6. On tend à faire de l'offensive des TCC un épisode de la "guerre des psy ». C'est sans doute vrai, mais aussi profondément réducteur. On est certainement confronté à deux visions différentes de l'humain. D'un côté, un sujet pris dans le langage, renvoyé à sa liberté et à sa vérité, invité à questionner le sens de son histoire et à interroger sa part de responsabilité dans ce qui lui arrive. Un sujet marqué par le manque et le désir, une part d’incontrôlable qui le rend inapte à être totalement éduqué, contrôlé, normé. De l'autre, une vision de l’individu comme "mammifère social", oscillant entre self-management et self control, dominé par la quête du bien-être, quitte à se maintenir dans l'illusion si la stratégie est payante.

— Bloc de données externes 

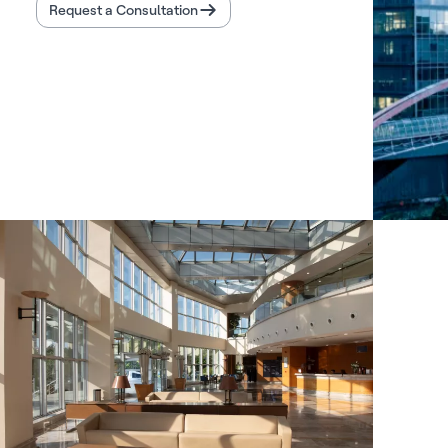
Request a Consultation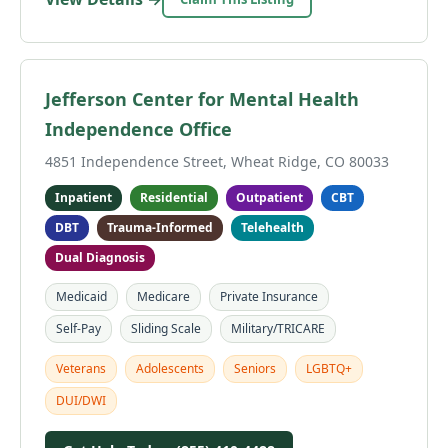
Jefferson Center for Mental Health
Independence Office
4851 Independence Street, Wheat Ridge, CO 80033
Inpatient
Residential
Outpatient
CBT
DBT
Trauma-Informed
Telehealth
Dual Diagnosis
Medicaid
Medicare
Private Insurance
Self-Pay
Sliding Scale
Military/TRICARE
Veterans
Adolescents
Seniors
LGBTQ+
DUI/DWI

Un acteur rationnel, capable de calculs coûts-bénéfices, en mesure de combler ses manques, individu que l’on peut éduquer au bonheur grâce à des protocoles dont les normativités implicites ne sont pas interrogées. Là où la psychanalyse propose une vision de l’homme qui résiste à la planification autoritaire – on sait (et on comprend) qu’elle n’a jamais été aimée par les projets politiques totalitaires -, l’approche cognitivo comportementaliste propose une vision beaucoup plus fonctionnelle et normative. A l’être de désordre revendiqué par la première répond le projet d’ordre et d’adaptation de l’autre.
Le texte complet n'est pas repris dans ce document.